Simulated Author's Rebuttal

2 responses · 0 unresolved

We thank the referee for their constructive review and recommendation for minor revision. The comments help clarify key aspects of our discussion on the generalization crisis and future challenges. We address each major comment below and have prepared revisions accordingly.

read point-by-point responses
  1. Referee: [Generalization crisis discussion] The central narrative on the generalization crisis (abstract and main discussion sections) asserts that models fail on new RNA families primarily due to overfitting and data scarcity. This framing would be strengthened by citing specific quantitative evidence, such as reported accuracy drops (e.g., F1 or MCC values) on held-out families from the key studies referenced, to distinguish this from alternative explanations like experimental data quality or biophysical limitations not captured in current training sets.

    Authors: We agree that explicit quantitative examples would strengthen the narrative.
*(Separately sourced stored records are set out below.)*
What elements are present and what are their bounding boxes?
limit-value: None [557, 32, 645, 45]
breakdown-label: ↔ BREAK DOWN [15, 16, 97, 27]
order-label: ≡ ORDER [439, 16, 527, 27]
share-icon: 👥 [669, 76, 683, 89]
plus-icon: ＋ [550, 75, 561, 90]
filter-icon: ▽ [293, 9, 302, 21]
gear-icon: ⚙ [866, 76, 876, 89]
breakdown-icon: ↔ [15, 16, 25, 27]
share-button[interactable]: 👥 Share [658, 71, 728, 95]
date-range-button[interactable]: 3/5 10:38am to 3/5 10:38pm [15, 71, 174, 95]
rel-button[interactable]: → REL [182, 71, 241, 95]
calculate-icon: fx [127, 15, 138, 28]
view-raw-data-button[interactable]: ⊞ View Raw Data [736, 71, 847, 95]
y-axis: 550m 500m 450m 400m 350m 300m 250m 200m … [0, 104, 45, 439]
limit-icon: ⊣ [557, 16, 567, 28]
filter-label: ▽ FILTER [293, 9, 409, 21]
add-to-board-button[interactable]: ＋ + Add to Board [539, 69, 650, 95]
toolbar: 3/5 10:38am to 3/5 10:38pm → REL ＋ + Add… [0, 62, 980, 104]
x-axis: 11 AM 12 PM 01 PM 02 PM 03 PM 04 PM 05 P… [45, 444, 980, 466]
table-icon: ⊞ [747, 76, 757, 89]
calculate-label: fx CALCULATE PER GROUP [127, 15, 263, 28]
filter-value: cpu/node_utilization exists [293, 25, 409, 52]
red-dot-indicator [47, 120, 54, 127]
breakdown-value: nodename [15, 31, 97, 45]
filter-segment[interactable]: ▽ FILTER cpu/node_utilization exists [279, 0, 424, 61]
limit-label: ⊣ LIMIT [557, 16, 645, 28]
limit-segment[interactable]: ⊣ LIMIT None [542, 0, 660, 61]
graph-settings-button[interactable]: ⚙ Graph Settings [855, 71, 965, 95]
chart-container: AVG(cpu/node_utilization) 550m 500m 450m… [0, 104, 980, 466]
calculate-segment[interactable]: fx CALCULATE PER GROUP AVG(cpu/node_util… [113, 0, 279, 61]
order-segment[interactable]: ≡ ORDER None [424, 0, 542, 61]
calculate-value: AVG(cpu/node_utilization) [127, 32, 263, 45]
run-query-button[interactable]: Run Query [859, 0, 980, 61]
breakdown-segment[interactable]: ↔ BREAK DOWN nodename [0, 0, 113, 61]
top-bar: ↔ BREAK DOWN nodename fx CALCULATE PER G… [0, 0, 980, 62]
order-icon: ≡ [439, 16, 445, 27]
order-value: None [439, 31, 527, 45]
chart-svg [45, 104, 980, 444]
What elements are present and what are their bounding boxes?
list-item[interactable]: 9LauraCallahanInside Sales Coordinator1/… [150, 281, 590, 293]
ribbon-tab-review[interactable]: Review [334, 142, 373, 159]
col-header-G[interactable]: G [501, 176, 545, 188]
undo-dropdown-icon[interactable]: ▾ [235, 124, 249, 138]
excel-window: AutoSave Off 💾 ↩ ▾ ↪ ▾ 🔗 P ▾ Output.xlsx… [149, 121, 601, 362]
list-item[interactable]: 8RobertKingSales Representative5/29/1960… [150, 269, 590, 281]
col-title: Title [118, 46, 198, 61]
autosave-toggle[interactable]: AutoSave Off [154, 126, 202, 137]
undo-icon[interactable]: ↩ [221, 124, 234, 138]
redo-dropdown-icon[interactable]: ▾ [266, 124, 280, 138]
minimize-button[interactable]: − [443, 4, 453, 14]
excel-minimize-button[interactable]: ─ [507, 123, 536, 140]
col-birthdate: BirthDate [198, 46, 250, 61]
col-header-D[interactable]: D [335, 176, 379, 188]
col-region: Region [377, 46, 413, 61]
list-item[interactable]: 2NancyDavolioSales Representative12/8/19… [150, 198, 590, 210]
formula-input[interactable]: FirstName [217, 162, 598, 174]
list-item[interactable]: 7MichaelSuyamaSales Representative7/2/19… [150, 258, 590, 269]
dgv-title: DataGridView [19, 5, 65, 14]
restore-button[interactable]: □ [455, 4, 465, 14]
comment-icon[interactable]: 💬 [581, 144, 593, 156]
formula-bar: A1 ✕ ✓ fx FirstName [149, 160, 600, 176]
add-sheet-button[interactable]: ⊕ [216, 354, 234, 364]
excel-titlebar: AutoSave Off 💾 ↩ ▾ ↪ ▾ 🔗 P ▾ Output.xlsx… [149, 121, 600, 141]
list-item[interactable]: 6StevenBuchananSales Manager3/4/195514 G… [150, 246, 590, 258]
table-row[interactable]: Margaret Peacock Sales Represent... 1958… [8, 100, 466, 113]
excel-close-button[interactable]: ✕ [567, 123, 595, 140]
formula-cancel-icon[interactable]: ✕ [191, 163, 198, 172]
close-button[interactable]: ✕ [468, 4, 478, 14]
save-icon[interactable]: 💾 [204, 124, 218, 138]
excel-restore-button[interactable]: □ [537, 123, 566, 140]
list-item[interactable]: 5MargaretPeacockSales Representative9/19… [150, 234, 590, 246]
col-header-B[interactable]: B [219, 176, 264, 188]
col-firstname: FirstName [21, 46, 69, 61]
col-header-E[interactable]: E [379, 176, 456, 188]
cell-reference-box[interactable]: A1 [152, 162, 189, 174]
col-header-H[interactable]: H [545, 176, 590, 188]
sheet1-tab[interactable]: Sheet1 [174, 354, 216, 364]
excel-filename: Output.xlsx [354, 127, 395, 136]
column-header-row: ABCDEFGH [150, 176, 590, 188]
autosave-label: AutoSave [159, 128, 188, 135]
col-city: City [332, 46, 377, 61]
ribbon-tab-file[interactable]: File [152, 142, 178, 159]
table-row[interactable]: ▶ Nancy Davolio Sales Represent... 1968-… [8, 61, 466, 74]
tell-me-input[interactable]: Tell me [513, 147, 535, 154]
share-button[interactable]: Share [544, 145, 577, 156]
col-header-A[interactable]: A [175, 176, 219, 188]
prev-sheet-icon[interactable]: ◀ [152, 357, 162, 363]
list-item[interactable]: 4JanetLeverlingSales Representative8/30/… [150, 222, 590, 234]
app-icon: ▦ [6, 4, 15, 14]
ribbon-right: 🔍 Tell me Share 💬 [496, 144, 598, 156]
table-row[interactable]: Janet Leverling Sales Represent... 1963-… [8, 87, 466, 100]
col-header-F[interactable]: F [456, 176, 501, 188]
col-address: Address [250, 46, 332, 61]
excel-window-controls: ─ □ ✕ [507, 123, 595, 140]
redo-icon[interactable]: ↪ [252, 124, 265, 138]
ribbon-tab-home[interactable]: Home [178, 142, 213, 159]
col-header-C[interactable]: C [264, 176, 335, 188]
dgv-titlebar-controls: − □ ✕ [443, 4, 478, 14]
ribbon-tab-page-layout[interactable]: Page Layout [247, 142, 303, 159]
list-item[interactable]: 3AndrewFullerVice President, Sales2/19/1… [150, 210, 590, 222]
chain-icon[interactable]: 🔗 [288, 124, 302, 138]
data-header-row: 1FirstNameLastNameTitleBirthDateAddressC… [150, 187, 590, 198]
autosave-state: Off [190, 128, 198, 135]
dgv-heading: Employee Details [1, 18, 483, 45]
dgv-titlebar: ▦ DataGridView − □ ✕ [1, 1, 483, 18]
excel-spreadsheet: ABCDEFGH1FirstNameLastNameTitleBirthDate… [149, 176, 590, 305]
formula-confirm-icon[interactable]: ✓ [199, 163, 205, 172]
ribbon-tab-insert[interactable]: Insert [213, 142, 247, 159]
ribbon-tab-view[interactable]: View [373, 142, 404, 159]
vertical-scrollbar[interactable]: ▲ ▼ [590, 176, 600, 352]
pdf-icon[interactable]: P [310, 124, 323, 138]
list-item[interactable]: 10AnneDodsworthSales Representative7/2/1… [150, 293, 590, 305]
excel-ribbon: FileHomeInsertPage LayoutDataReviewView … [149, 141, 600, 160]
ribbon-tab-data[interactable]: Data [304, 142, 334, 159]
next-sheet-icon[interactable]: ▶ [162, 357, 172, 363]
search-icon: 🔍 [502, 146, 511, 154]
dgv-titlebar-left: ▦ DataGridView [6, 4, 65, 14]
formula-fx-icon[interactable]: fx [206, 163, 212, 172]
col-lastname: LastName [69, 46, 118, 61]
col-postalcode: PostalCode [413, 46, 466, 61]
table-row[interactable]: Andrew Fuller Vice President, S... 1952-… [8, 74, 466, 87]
In the revised version, we will add specific reported performance drops (F1 and MCC decreases on held-out families) drawn directly from the key studies already cited in our review, such as those on single-sequence and evolutionary-based models. This addition will help differentiate overfitting and data scarcity from other factors like experimental noise or unmodeled biophysics, while remaining faithful to the published literature. revision: yes

  2. Referee: [Future challenges] In the section outlining future challenges, the call for shifting from static structures to dynamic ensembles is presented as a major hurdle. However, the review does not address how existing ML architectures would need to be adapted for ensemble prediction (e.g., via probabilistic outputs or sampling methods), leaving the feasibility of this transition underexplored relative to its stated importance.

    Authors: We acknowledge that a short discussion of architectural adaptations would improve balance. In revision, we will add a concise paragraph noting feasible directions such as probabilistic output layers, variational autoencoders for sampling, or ensemble averaging techniques, drawing on emerging work in related structural biology ML. We will emphasize that these remain exploratory and that the primary goal of the section is to identify the challenge rather than prescribe solutions. revision: yes

Circularity Check

0 steps flagged

No significant circularity in literature review

full rationale

This paper is a literature review that surveys existing machine learning methods for RNA secondary structure prediction, summarizes published results on generalization failures, and discusses community trends toward stricter benchmarking and foundation models. It introduces no new quantitative models, equations, fitted parameters, or derivations that could reduce to self-referential inputs. All central claims are presented as descriptive syntheses of external work rather than original empirical assertions requiring internal consistency checks. The discussion of challenges such as pseudoknots and dynamic ensembles is framed as open questions drawn from the broader field.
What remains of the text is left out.